While Metro hasn’t responded to the Kretinsky vehicle’s statement, it no doubt welcomes the likely vanquishing of its predator. The grocer had argued that EP Global’s offer undervalued the group and that it had better prospects on its own.
This is no unalloyed victory, though. Metro must now deliver on its promises. The company has struggled to improve its poor performance after a profit warning in April 2018, which was driven by problems in its Russia business, and a subsequent cut to its earnings outlook. While there was some improvement in its fiscal third quarter, helped by faster-growing markets such as supplying hotels and restaurants, it has a long way to go.

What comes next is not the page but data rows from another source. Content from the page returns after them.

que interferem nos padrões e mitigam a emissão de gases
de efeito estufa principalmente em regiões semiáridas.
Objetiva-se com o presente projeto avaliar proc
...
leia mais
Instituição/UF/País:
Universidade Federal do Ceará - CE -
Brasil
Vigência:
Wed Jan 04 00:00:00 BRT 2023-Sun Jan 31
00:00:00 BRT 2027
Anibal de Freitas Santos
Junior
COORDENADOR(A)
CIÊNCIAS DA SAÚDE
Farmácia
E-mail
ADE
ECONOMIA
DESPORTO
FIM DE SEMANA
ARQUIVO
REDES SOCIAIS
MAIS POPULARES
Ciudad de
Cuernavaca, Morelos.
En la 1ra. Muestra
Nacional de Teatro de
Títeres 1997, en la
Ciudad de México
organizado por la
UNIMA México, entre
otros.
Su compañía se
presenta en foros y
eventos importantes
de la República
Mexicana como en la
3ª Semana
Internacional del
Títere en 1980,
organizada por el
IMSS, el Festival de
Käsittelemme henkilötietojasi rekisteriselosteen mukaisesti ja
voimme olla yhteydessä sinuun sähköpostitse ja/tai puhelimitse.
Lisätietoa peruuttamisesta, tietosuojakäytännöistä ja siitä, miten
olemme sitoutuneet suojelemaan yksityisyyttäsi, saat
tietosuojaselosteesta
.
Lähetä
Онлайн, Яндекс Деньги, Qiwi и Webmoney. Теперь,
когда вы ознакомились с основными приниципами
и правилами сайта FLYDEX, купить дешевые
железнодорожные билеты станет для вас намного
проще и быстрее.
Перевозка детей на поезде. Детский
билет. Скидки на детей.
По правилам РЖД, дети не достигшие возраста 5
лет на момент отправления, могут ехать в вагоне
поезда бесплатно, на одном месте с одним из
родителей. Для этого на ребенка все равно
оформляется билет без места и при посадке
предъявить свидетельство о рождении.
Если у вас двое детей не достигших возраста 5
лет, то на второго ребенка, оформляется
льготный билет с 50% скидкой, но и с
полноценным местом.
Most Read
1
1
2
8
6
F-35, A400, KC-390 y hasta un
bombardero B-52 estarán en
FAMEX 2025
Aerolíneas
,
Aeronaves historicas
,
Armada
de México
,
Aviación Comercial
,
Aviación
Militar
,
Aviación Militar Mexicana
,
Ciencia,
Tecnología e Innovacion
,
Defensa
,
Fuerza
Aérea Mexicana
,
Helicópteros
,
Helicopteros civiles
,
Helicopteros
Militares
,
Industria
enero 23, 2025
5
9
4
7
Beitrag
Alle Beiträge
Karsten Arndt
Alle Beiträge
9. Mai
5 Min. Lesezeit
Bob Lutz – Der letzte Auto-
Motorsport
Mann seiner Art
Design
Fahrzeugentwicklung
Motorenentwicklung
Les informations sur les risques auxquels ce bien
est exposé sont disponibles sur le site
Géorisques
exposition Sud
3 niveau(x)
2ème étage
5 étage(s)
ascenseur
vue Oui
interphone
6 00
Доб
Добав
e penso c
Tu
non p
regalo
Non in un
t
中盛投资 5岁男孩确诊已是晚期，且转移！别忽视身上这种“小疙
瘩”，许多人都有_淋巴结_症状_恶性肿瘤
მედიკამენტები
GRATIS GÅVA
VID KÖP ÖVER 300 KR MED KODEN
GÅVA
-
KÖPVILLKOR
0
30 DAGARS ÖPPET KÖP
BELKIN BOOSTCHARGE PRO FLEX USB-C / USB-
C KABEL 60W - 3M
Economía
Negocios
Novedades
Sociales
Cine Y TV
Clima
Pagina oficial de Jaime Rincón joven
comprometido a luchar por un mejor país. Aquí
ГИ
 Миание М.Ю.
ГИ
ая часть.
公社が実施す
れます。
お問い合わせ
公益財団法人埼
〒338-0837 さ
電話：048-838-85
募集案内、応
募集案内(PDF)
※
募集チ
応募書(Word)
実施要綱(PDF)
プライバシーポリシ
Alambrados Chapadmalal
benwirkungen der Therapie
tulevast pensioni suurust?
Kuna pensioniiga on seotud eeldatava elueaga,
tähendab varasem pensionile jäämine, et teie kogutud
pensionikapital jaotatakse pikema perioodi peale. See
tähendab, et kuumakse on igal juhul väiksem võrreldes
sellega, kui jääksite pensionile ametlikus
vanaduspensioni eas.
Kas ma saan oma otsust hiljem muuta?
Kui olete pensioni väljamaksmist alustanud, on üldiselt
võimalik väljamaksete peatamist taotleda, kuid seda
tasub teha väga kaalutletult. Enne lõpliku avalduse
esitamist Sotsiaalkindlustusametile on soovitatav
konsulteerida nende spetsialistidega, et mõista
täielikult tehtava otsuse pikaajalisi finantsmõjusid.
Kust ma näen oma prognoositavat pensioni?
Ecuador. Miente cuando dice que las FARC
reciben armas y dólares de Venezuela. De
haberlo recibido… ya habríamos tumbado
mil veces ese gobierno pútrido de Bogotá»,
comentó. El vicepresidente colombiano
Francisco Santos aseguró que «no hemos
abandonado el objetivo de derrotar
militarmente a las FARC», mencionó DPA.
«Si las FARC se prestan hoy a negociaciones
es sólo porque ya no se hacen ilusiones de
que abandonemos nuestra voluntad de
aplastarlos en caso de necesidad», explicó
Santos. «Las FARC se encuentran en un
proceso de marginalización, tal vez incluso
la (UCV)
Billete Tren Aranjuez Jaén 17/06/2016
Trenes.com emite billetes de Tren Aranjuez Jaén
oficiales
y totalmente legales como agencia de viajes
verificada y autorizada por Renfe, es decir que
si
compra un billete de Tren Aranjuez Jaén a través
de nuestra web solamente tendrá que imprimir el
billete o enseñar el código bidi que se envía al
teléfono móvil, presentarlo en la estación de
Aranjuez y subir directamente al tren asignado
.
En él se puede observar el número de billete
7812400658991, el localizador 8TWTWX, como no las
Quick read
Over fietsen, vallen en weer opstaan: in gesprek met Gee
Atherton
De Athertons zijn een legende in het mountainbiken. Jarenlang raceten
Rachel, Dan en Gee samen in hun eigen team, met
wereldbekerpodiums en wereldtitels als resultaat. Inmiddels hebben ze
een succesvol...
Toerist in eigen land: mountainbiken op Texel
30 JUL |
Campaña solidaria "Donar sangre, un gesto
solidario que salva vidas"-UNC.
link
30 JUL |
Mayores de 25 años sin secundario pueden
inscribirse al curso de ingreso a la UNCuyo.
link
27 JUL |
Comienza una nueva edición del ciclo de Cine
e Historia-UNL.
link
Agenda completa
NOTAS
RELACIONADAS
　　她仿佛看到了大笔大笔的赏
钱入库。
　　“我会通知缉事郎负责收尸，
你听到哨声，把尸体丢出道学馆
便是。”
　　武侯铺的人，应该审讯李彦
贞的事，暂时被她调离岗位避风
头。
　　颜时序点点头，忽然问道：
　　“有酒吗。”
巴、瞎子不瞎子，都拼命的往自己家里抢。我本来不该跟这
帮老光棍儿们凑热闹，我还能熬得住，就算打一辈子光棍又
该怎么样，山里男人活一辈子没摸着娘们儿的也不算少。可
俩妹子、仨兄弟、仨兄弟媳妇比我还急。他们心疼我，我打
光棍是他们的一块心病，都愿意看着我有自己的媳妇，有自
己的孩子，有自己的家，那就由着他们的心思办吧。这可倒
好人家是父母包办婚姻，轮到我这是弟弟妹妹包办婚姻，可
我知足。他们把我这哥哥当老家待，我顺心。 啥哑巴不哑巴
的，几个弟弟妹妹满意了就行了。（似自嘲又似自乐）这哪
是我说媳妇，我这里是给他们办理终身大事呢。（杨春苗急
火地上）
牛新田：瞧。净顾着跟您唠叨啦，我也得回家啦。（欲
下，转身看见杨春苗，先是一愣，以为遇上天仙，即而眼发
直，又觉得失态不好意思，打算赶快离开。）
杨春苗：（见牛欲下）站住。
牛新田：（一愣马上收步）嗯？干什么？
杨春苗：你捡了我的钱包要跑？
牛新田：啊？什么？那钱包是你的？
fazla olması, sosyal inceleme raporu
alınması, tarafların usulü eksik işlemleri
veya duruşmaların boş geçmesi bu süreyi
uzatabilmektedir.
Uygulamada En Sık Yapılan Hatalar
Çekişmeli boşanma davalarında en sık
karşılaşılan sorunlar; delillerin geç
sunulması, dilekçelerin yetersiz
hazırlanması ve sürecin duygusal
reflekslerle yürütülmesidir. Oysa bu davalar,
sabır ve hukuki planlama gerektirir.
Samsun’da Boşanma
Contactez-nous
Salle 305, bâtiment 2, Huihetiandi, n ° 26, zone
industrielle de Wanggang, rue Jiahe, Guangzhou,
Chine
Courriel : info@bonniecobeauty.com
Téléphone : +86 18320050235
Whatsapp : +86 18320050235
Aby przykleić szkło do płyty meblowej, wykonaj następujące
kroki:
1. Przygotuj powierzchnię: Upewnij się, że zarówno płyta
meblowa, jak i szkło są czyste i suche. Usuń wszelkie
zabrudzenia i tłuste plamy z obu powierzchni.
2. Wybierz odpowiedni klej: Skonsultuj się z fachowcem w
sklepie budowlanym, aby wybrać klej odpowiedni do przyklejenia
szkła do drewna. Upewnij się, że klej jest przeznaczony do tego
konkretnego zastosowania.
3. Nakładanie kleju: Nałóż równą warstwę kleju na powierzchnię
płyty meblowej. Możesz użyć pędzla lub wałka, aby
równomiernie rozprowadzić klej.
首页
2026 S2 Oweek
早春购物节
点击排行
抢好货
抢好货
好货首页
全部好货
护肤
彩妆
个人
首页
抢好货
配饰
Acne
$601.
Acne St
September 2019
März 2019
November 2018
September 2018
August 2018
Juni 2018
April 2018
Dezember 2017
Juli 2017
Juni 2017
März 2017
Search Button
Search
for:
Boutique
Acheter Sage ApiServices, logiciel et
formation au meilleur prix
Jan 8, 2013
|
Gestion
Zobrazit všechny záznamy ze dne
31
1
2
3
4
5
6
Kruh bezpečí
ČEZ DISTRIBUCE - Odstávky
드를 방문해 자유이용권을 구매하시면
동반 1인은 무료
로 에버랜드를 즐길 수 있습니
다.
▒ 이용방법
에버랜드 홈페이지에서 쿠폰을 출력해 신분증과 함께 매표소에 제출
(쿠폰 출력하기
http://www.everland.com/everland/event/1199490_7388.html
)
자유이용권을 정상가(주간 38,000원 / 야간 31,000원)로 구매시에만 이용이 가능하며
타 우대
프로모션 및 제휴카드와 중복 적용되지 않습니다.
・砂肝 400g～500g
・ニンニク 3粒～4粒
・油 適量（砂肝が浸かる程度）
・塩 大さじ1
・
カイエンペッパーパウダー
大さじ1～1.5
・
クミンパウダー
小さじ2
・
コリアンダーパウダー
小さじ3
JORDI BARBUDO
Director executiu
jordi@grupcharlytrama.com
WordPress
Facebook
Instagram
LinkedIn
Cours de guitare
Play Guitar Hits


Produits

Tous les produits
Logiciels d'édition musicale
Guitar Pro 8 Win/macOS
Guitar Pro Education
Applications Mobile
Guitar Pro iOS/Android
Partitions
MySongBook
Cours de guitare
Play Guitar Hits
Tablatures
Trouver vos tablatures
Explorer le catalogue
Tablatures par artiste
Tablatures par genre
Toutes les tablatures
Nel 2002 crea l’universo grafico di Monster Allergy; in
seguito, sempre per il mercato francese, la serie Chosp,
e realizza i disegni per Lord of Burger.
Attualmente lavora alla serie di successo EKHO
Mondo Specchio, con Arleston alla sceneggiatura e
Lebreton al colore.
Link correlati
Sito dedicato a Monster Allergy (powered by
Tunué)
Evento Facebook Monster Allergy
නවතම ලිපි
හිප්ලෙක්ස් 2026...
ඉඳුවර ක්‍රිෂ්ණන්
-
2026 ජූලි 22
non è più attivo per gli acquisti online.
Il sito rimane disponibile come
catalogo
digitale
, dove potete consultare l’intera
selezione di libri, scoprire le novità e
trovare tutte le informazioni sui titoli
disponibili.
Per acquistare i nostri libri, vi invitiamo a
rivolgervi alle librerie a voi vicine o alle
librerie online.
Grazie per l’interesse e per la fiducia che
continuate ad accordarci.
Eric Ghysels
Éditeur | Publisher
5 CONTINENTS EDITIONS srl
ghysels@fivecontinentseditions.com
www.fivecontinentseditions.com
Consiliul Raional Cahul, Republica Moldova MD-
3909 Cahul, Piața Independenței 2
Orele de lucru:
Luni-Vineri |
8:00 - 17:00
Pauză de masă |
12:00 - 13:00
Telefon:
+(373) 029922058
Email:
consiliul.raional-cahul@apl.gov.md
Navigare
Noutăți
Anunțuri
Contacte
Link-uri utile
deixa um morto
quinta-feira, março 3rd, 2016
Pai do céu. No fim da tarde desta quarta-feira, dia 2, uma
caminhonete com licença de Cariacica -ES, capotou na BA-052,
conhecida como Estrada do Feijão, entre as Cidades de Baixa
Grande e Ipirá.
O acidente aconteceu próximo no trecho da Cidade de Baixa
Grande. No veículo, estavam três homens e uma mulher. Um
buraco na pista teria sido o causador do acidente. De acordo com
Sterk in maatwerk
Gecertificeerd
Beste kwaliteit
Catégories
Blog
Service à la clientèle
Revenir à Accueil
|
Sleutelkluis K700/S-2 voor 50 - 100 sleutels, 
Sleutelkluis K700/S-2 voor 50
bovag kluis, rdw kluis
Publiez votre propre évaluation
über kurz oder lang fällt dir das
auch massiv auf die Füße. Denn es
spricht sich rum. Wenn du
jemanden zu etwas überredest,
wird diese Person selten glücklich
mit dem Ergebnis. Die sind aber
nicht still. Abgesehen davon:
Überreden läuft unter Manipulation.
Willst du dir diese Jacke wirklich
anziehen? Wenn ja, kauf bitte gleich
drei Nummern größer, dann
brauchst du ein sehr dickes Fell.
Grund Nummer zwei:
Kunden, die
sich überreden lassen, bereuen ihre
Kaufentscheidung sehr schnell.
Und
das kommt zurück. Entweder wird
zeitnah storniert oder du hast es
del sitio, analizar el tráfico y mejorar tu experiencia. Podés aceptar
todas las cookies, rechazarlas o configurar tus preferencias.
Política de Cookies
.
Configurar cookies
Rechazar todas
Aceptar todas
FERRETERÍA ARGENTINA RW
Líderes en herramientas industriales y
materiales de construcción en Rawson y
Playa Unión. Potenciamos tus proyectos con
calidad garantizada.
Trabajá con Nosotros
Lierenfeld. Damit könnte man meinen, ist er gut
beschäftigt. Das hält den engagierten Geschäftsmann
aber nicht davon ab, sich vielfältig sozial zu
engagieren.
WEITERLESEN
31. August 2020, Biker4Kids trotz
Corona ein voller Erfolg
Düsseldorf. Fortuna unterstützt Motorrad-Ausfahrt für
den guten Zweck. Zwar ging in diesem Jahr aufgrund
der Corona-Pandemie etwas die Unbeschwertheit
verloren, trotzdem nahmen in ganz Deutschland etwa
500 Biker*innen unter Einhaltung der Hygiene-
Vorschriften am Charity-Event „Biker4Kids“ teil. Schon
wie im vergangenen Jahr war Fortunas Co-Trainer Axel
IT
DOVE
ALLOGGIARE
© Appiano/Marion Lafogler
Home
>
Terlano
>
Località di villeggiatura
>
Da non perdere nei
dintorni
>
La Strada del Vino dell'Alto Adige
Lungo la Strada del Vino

There’s one bright spot: The company is in talks to dispose of its Real hypermarkets unit and is trying to sell a stake in its China operations. These deals could deliver proceeds of more than 1 billion euros.
Even so, it’s hard to see why the group’s prospects will be much different from here on. Booker, the British wholesaler that is now part of Tesco Plc, was able to rejuvenate Metro’s British arm after it acquired the unit in 2012. But the German company hasn’t managed to do the same with its own businesses.
If things don’t improve significantly in the next year, then Koch will be under severe pressure after seeing off the bid. What’s more, Kretinsky will still have a 17.5% stake in Metro and could agitate for change. That’s not a comfortable position for any chief executive.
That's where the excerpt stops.